_WHAT THE EXERCISE ASKS_
Search the records for the string "Primary", and show each line where it appears.

_EXTRACTED DATA_
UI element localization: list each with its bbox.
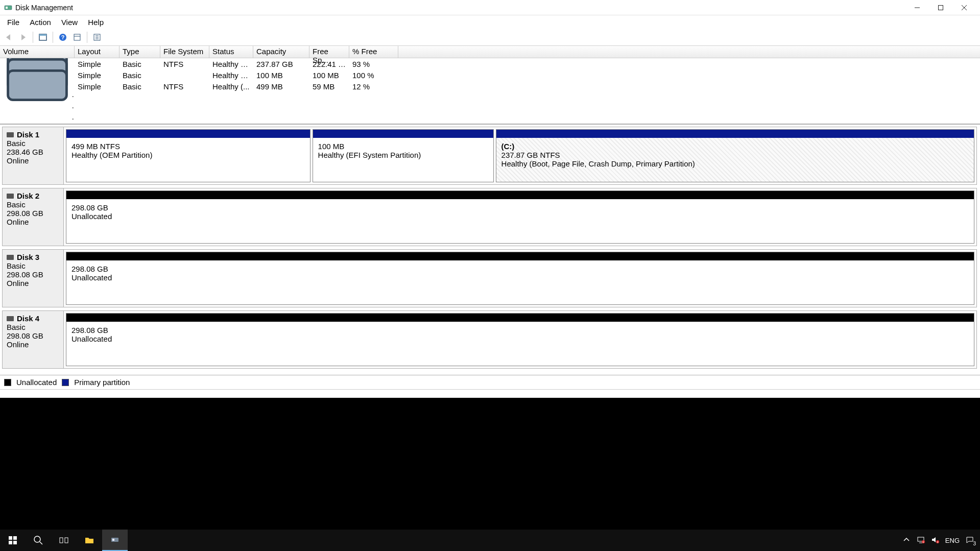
partition-size: 499 MB NTFS (71, 142, 305, 151)
disk-icon (7, 255, 14, 260)
disk-label[interactable]: Disk 2Basic298.08 GBOnline (3, 188, 64, 246)
menu-help[interactable]: Help (83, 16, 109, 28)
svg-text:?: ? (61, 34, 65, 40)
app-icon (4, 4, 12, 12)
tray-notifications-icon[interactable]: 3 (966, 536, 974, 545)
disk-icon (7, 194, 14, 199)
volume-fs: NTFS (160, 82, 209, 91)
partition-status: Unallocated (71, 212, 969, 221)
volume-row[interactable]: (Disk 1 partition 2)SimpleBasicNTFSHealt… (0, 81, 980, 92)
disk-name: Disk 3 (17, 253, 39, 261)
close-button[interactable] (952, 0, 976, 15)
disk-row: Disk 3Basic298.08 GBOnline298.08 GBUnall… (2, 249, 977, 307)
svg-rect-22 (13, 541, 17, 544)
svg-rect-10 (74, 34, 80, 40)
volume-capacity: 237.87 GB (253, 60, 309, 68)
status-bar (0, 389, 980, 398)
col-capacity[interactable]: Capacity (253, 46, 309, 58)
disk-size: 298.08 GB (7, 270, 59, 279)
volume-layout: Simple (75, 82, 119, 91)
col-volume[interactable]: Volume (0, 46, 75, 58)
legend-swatch-unallocated (4, 379, 11, 386)
partition-status: Healthy (EFI System Partition) (318, 151, 488, 159)
col-pctfree[interactable]: % Free (349, 46, 398, 58)
toolbar: ? (0, 29, 980, 46)
volume-table-header: Volume Layout Type File System Status Ca… (0, 46, 980, 58)
partition-body: 298.08 GBUnallocated (66, 260, 974, 304)
svg-rect-25 (60, 538, 63, 543)
menu-action[interactable]: Action (25, 16, 56, 28)
refresh-icon[interactable] (36, 31, 50, 44)
legend-label-primary: Primary partition (74, 378, 130, 387)
volume-free: 100 MB (309, 71, 349, 80)
col-freespace[interactable]: Free Sp... (309, 46, 349, 58)
tray-network-icon[interactable]: x (917, 536, 925, 545)
partition-status: Healthy (OEM Partition) (71, 151, 305, 159)
volume-free: 59 MB (309, 82, 349, 91)
settings-icon[interactable] (70, 31, 84, 44)
legend: Unallocated Primary partition (0, 375, 980, 389)
svg-rect-28 (112, 539, 114, 541)
disk-name: Disk 4 (17, 314, 39, 323)
notif-badge: 3 (973, 541, 976, 546)
volume-type: Basic (119, 71, 160, 80)
disk-status: Online (7, 156, 59, 165)
search-button[interactable] (26, 530, 51, 551)
svg-rect-18 (8, 70, 67, 100)
tray-language[interactable]: ENG (945, 537, 960, 544)
volume-fs: NTFS (160, 60, 209, 68)
start-button[interactable] (0, 530, 26, 551)
maximize-button[interactable] (929, 0, 952, 15)
volume-row[interactable]: (Disk 1 partition 1)SimpleBasicHealthy (… (0, 69, 980, 81)
disk-status: Online (7, 218, 59, 226)
help-icon[interactable]: ? (56, 31, 69, 44)
back-icon[interactable] (2, 31, 15, 44)
legend-label-unallocated: Unallocated (16, 378, 57, 387)
disk-graphical-panel[interactable]: Disk 1Basic238.46 GBOnline499 MB NTFSHea… (0, 125, 980, 375)
svg-point-23 (34, 536, 40, 542)
disk-management-taskbar-button[interactable] (102, 530, 128, 551)
svg-rect-3 (939, 5, 943, 10)
disk-type: Basic (7, 200, 59, 209)
menubar: File Action View Help (0, 15, 980, 29)
partition-size: 298.08 GB (71, 203, 969, 212)
file-explorer-button[interactable] (77, 530, 102, 551)
col-status[interactable]: Status (209, 46, 253, 58)
partition[interactable]: 298.08 GBUnallocated (66, 190, 974, 244)
partition[interactable]: (C:)237.87 GB NTFSHealthy (Boot, Page Fi… (496, 129, 974, 182)
properties-icon[interactable] (90, 31, 104, 44)
disk-row: Disk 1Basic238.46 GBOnline499 MB NTFSHea… (2, 127, 977, 185)
tray-volume-icon[interactable]: x (931, 536, 939, 545)
forward-icon[interactable] (16, 31, 30, 44)
partition-body: 298.08 GBUnallocated (66, 199, 974, 243)
tray-chevron-up-icon[interactable] (902, 536, 911, 545)
partition[interactable]: 298.08 GBUnallocated (66, 313, 974, 366)
titlebar: Disk Management (0, 0, 980, 15)
disk-label[interactable]: Disk 4Basic298.08 GBOnline (3, 311, 64, 368)
disk-status: Online (7, 279, 59, 288)
disk-icon (7, 316, 14, 321)
disk-label[interactable]: Disk 3Basic298.08 GBOnline (3, 250, 64, 307)
col-filesystem[interactable]: File System (160, 46, 209, 58)
partition-status: Unallocated (71, 273, 969, 282)
volume-status: Healthy (B... (209, 60, 253, 68)
svg-rect-26 (65, 538, 68, 543)
volume-type: Basic (119, 82, 160, 91)
partition[interactable]: 298.08 GBUnallocated (66, 252, 974, 305)
col-layout[interactable]: Layout (75, 46, 119, 58)
disk-size: 298.08 GB (7, 331, 59, 340)
svg-rect-21 (9, 541, 12, 544)
disk-label[interactable]: Disk 1Basic238.46 GBOnline (3, 127, 64, 184)
partition[interactable]: 499 MB NTFSHealthy (OEM Partition) (66, 129, 310, 182)
partition-header (66, 314, 974, 322)
partition-volume: (C:) (501, 142, 969, 151)
menu-file[interactable]: File (2, 16, 25, 28)
menu-view[interactable]: View (56, 16, 83, 28)
col-type[interactable]: Type (119, 46, 160, 58)
taskview-button[interactable] (51, 530, 77, 551)
partition-header (496, 130, 974, 138)
partition[interactable]: 100 MBHealthy (EFI System Partition) (313, 129, 494, 182)
volume-layout: Simple (75, 60, 119, 68)
minimize-button[interactable] (905, 0, 929, 15)
volume-row[interactable]: (C:)SimpleBasicNTFSHealthy (B...237.87 G… (0, 58, 980, 69)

_ANSWER BELOW_
legend-label-primary: Primary partition (74, 378, 130, 387)
legend: Unallocated Primary partition (0, 375, 980, 389)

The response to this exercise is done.